Hanya orang-orang yang hati dan jiwanya bersih yang mampu mengenal Allah sehingga dapat memperoleh maunah (pertolongan) dari-Nya. Ketika seseorang telah mencapai makrifat, tentu saja Allah lebih dekat dengan hamba-Nya. Karena kedekatan itulah, segala rahmat, berkah, dan pertolongan akan terlimpah kepada hamba yang benar-benar taat dan berbakti kepada-Nya.
Pastinya untuk dapat melakukan amalan hikmah harus dibimbing oleh seorang guru, spiritualis, atau ahli ilmu hikmah. Karena amalan hikmah berkaitan dengan daya batin dan hati, maka harus ada seseorang yang ahli di bidangnya agar tidak terjerumus oleh kesesatan. Bisa juga nanti akan dapat berakibat buruk pada kondisi jiwanya.

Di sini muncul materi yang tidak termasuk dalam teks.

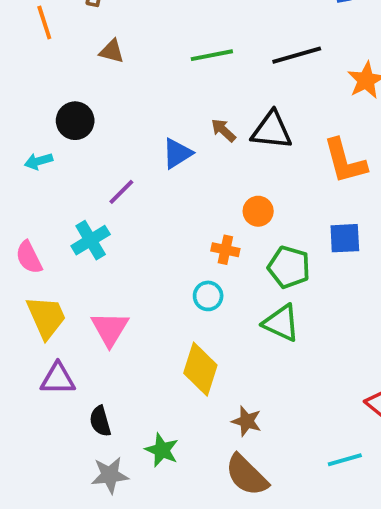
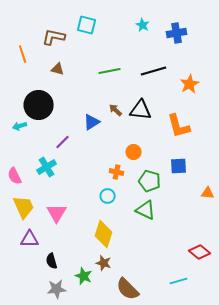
black circle: (75, 121) -> (39, 105), size x1.5
brown star: (247, 421) -> (104, 263), moved

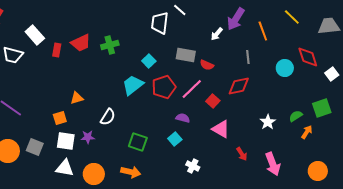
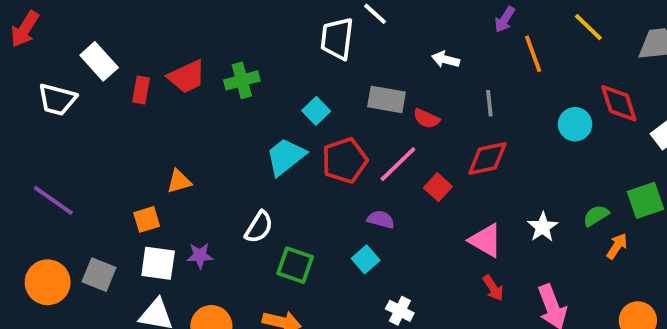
purple arrow: (236, 19) -> (505, 20), moved, size x0.6
white arrow: (217, 34) -> (446, 59), turned 64
gray line: (248, 57) -> (489, 103), moved
white semicircle: (108, 117) -> (259, 227), moved
pink triangle: (221, 129) -> (486, 240), moved

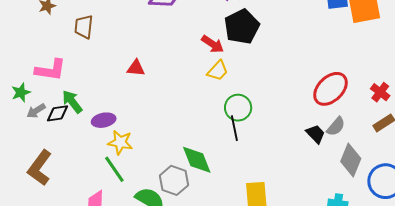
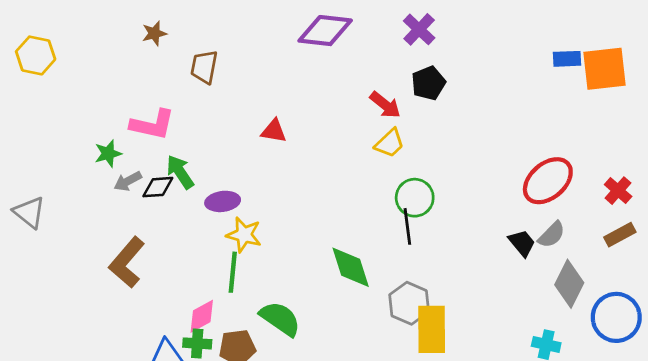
black pentagon: (242, 27) -> (428, 83), size x0.7
green line: (114, 169) -> (233, 272), turned 36
gray hexagon: (174, 180) -> (409, 303), moved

Maka dari itu, peran guru ilmu hikmah sangatlah penting untuk dapat memberikan arahan dan bimbingan kepada orang-orang yang ingin melakukan amalan hikmah. Orang-orang yang sering berdzikir (mengingat Allah) dengan cara membaca kalimat-kalimat toyibah dapat meningkatkan daya spiritualitasnya sehingga Allah akan dengan segera memberikan apa yang diinginkan hamba-Nya itu.
Sebenarnya, orang yang hanya menggunakan rajah saja sudah mampu merasakan hikmah luar biasa. Karena di dalam rajah termaktub berbagai tulisan-tulisan arab yang bersumber dari kalam Ilahi dan mengandung energi serta kekuatan ghaib positif. Sehingga dapat membantu memberikan pertolongan kepada orang yang memakinya dengan Allah sebagai pusat kekuatan dan kekuasaan.
Apalagi jika rajah tersebut disertai dengan sebuah amalan hikmah khusus yang dapat menunjang terwujudnya keinginan, tentu hal itu akan memberikan daya yang lebih kuat lagi. Dengan demikian, ketika rajah disertai dengan amalan hikmah khusus yang sesuai dengan keinginan para penggunanya sebagai media untuk memperoleh ridho dan pertolongan dari Allah, pastinya akan memberikan manfaat yang sangat dahsyat dan luar biasa.
Pada dasarnya, antara rajah dan amalan hikmah dapat berdiri sendiri digunakan atau diamalkan untuk dapat diambil berbagai manfaat yang terkandung di dalamnya. Masing-masing memiliki hikmah luar biasa bergantung pada tingkat keyakinan dan kepercayaan seseorang terhadap kekuasaan Allah dalam membantunya menyelesaikan segala persoalan yang sedang dihadapi. Akan tetapi, apabila keduanya dipadukan, tentu saja akan memberikan hikmah yang lebih besar lagi.
Gabungan kedua unsur tersebut antara rajah dan amalan hikmah, mampu memberikan penunjang daya energi positif yang lebih besar lagi sehingga mampu memberikan sumbangsih yang lebih tinggi dan besar. Sehingga dengan demikian, bukan hal mustahil keinginan dapat segera terwujud atau bahkan dapat memberikan manfaat-manfaat yang melebihi ekspektasi di luar dugaan pengguna maupun pengamalnya.